Faisons avec les chrétiens d’autres confessions tout ce qu’il est possible de faire ensemble, ne faisons plus rien sans tenir compte des autres. J’en donne quelques exemples. Prier ensemble une fois par an pendant la semaine de l’unité des chrétiens ne peut pas être suffisant, cela risque même de devenir un peu formel ; pourquoi ne pas prier ensemble plus souvent ? En beaucoup d’endroits, il existe des collaborations interconfessionnelles, notamment dans la pastorale des prisons, des hôpitaux. Pourquoi ne pas les multiplier, plutôt que de travailler parallèlement ? Cela pourrait même se faire dans des domaines sensibles comme l’éveil à la foi des enfants, la pastorale des jeunes.

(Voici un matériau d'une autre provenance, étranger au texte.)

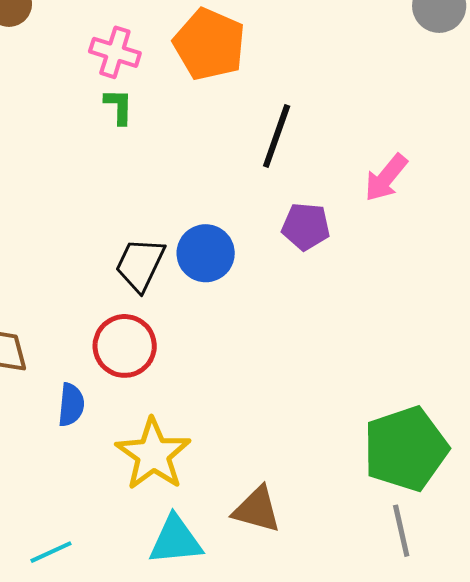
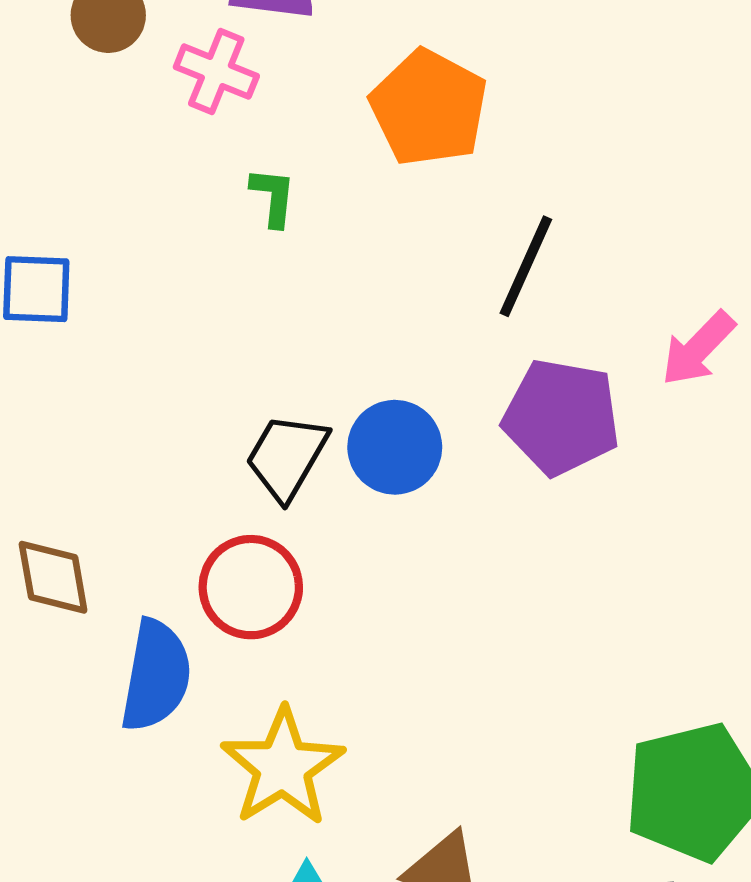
pink cross: (115, 52) -> (216, 72), moved
purple pentagon: (306, 226) -> (561, 417), size x1.5
blue semicircle: (71, 405) -> (156, 676), size x1.6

En nous mettant sous le même toit, n’ayons pas peur que la vérité de l’Evangile soit diluée. Faisons confiance à l’Esprit Saint. Il ne s’agit pas de nous mettre ensemble pour être plus forts, mais pour être fidèles au Christ doux et humble du cœur. De lui nous apprenons que la vérité se fait entendre par l’humilité.

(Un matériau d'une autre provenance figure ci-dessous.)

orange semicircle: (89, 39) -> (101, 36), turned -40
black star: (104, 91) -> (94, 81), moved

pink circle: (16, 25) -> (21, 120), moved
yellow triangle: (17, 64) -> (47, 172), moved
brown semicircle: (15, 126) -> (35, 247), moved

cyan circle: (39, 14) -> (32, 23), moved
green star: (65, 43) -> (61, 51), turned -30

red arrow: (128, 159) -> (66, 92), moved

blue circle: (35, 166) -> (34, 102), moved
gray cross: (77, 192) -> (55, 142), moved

J’aborde pour finir un des points les plus délicats. Tous les chrétiens ne pourraient-ils pas considérer que l’évêque de Rome est appelé à soutenir la communion entre tous, une communion dans le Christ où peuvent demeurer certaines expressions théologiques comportant des différences ? Le Pape François ne nous indique-t-il pas la direction en mettant comme priorité pour tous l’annonce de la miséricorde de Dieu ? Ne manquons pas ce moment providentiel. Je suis conscient de toucher un sujet brûlant et de le faire peut-être de manière maladroite mais, pour avancer, il me paraît inévitable de chercher comment entrer dans cette voie d’une diversité réconciliée.

A la fin de la rencontre de Strasbourg, beaucoup de jeunes sont rentrés dans leurs pays décidés à être porteurs de paix et de réconciliation. Ils savent que tous peuvent participer à une civilisation marquée non par la méfiance mais par la confiance. Dans l’histoire il a parfois suffi de peu de personnes pour faire pencher la balance vers la paix.